Spending Review Increases Early Years Spend

A child and their carer playing in a classroom or nursery setting.

Chancellor of the Exchequer, Rishi Sunak, has set out his budget plans in the Autumn Spending Review. Coming into force in from April 2021, they naturally focussed on the measures he believes are necessary to mitigate the economic consequences of the Covid-19 crisis. His decisions were made against a gloomy backdrop, with the Office of Budget Responsibility forecasting an 11% dip in the economy, the greatest annual shrinkage in 300 years.  Furthermore, the country is not expected to return to its pre-Covid size until the end of 2022.

The early years sector is increasingly recognised as a cornerstone of the UK’s economic resilience. In the long term, the advantages of high-quality early education result in a more highly skilled, upwardly mobile workforce, but it is the short-term benefits that are currently concerning the Chancellor. In short, parents need to be able to access childcare in order to work away from home, something the government considers to be key to economic recovery.
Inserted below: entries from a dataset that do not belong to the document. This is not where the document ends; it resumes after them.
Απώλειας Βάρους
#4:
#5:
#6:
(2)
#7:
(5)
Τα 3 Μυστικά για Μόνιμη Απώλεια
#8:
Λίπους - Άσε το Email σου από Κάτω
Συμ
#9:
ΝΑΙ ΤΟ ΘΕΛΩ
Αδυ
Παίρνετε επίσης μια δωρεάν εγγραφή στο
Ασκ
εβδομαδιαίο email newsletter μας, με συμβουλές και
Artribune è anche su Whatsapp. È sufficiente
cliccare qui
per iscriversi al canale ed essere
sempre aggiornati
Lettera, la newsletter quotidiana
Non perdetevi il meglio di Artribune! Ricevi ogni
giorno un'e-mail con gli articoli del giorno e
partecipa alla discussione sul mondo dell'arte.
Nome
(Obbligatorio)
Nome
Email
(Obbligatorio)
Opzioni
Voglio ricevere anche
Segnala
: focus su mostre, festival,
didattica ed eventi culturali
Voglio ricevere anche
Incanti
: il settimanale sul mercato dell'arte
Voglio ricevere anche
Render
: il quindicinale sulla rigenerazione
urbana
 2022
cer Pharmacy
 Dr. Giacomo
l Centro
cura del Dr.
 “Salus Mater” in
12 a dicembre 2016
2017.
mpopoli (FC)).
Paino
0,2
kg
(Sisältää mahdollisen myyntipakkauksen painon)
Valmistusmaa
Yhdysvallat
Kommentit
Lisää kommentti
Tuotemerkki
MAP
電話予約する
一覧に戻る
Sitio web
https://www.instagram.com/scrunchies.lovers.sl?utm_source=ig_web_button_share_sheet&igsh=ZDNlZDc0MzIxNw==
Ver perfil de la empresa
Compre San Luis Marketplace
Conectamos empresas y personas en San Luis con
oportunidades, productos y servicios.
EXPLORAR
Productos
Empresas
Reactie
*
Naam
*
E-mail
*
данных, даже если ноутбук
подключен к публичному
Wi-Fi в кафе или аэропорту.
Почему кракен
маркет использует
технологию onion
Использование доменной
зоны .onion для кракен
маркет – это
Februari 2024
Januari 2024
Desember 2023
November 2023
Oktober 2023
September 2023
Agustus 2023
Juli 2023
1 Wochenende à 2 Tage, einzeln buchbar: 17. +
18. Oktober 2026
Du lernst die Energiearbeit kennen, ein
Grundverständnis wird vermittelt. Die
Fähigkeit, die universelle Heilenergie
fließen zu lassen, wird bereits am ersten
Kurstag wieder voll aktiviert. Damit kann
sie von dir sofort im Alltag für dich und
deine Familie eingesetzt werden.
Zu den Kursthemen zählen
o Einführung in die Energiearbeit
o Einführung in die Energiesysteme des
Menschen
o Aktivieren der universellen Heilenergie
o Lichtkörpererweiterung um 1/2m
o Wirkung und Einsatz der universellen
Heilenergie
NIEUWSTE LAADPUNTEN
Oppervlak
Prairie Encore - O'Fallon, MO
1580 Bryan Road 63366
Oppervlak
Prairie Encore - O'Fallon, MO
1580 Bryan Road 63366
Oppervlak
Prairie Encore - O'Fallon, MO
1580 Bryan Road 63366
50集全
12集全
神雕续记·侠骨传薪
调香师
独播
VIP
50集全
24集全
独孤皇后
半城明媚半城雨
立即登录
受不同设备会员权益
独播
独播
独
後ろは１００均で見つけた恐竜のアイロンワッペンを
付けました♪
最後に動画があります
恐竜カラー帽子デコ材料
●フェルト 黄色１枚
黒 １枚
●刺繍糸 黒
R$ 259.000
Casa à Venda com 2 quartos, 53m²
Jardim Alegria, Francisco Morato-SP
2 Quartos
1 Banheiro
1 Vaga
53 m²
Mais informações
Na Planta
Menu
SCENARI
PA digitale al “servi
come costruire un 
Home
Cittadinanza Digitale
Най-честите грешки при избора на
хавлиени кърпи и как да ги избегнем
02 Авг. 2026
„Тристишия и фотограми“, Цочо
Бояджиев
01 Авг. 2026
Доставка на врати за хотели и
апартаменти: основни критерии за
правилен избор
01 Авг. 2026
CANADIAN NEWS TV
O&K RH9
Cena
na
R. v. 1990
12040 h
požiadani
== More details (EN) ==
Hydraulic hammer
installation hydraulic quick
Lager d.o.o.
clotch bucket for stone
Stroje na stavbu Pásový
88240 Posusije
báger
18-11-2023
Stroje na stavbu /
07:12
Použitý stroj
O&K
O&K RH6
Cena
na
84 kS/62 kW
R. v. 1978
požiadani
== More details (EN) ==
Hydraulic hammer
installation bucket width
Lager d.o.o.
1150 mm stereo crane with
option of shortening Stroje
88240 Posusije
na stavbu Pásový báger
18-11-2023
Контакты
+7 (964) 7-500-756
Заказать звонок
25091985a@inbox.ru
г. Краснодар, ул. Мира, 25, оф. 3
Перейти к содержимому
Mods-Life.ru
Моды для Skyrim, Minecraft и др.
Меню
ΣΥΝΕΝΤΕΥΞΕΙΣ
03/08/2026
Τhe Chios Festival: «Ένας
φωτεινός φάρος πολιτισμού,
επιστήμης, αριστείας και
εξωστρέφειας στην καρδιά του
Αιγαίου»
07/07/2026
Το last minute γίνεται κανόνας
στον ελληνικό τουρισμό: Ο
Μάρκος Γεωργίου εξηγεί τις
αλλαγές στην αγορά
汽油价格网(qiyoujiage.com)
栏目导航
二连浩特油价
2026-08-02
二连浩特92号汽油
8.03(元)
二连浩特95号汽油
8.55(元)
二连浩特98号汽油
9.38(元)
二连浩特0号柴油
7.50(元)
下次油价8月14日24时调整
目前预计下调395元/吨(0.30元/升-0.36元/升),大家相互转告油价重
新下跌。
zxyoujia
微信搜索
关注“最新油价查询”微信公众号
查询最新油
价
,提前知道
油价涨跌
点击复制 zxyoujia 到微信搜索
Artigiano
However, funds are limited and although extra money is being made available to the early years sector, it is lower than in previous years. The Chancellor has announced an increase of £44 million, to be used to increase the hourly rate offered to childcare providers by local authorities, an increase of 1.2% of the overall childcare budget and substantially lower than the £66 million increase announced in 2019. The Chancellor also announced an increase to the National Living Wage to £8.91, while also dropping the age of eligibility to 23.

The early years sector has long campaigned for greater financial support, but while sector voices have welcomed any increase in the budget, they have also expressed concern that with occupancy low and costs growing, it will still leave providers with a battle for sustainability.